Decorator In Ruby on Rails
Bài đăng này đã không được cập nhật trong 3 năm
Decorator In Ruby on Rails
With this article I want to show you guy about one technech of ruby on rails that is called Decorator. It is an object-oriented layer of presentation logic to your Rails Application. We can image it that without decorator, the functionality might have been tangle up. with this article too, you heard about why the reason we need to use decorator in ruby on rails appplication with practice code and you can apply it into your application ruby on rails. So in this article I will show you introduce you guy about one gem in ruby on rails that's call draper.
What is a decorator?
The decorator pattern is a design pattern that allows behavior to be added to an individual object without affecting the behavior of other objects from the same class. We can check it with the simple example.
@movie = Movie.find(1)
We can add additional behaveior to an instantiated model like @movie, before we pass it from controler to view. However, in other context, the Movie model, doesn't have the added behavior that's the result tof the decoration. example
movie.create_at
// Mon, 16 Oct 2017 04:17:21 UTC +00:00
But we want to show result of movie.created_at
is 2017-11-16
. So decorator can help to do that.
To understand more about this, we need to one simple project about draper gem that allow us to use decorator in ruby on rails.
Project demo
- create new rails application that is called draper-app-demo
rails new draper-app-demo
bundle install
- For my design database on this project, I will create simple as below, we have 2 model:
Book
andAuthor
with simple design as image below: - let's create two models follow design
rails db:create
rails g model author name:string
rails g model book published_at:datetime author:references
rails db:migrate
Now we can add gem draper
into your file Gem file with gem 'draper', '~> 3.0.1'
and you need to run bundle
. After that we need to create ApplicationDecorator
that all generated decorators inherit from, run...
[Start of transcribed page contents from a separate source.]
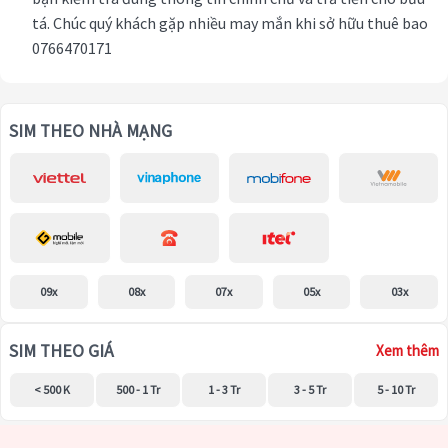
tá. Chúc quý khách gặp nhiều may mắn khi sở hữu thuê bao
0766470171
SIM THEO NHÀ MẠNG
09x
08x
07x
05x
03x
SIM THEO GIÁ
Xem thêm
< 500 K
500 - 1 Tr
1 - 3 Tr
3 - 5 Tr
5 - 10 Tr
rails generate draper:install
After that we need to have draper installed and generate for each our resource
rails generate decorator Book
rails generate decorator Author
Usage
When writing decorator methods you'll usually need to access the wrapped model. While you may choose to use delegation (covered below) for convenience, you can always use the object (or its alias model). On file app/decorators/book_decorator.rb
class BookDecorator < ApplicationDecorator
delegate_all
def published_at
object.published_at.strftime("%m/%d/%Y")
end
end
class AuthorDecorator < ApplicationDecorator
delegate_all
def name
"#{object.name} this is name"
end
end
after we config as before we test it, book.decorate.published_at
, author.decorate.name
will be display other format. we need to work it with view and controller, by generate:
rails g controller books
To use Draper in our Book page we first need to make a change to the show action in the BooksController. This action currently fetches a Book in the usual way.
class BooksController < ApplicationController
def show
@book = Book.find(params[:id])
end
end
We need to wrap this user in our decorator which we do by replacing Book.find with BookDecorator.find. on /app/controllers/books_controller.rb
def show
@book = BookDecorator.find(params[:id])
end
This code will now return a BookDecorator instance that wraps the Book record and delegates all methods to it by default (more on this later). The action will still work as it did before even though we’re working with a BookDecorator instead of a Book. Now we can start to clean up our views and we’ll begin with the code that renders the book’s published_at.
app/decorators/book_decorator.rb
------
decorates_finders
def published_at
if object.published_at.present?
object.published_at.strftime("%m/%d/%Y")
else
"Not yet to add published"
end
end
Next we’ll tidy up the code that renders the book’s name. We’ll replace this code in the view:
app/views/users/show.html.erb
<h1><%= @book.published_at %></h1>
- when published_at is not present
- when published_at is present
Conclusion
Decorators to a Rails application’s views much like a presenter pattern. If you find that you have a lot of complex view logic in your templates and helper methods Draper can help to clean up this code by taking a more object-orientated approach.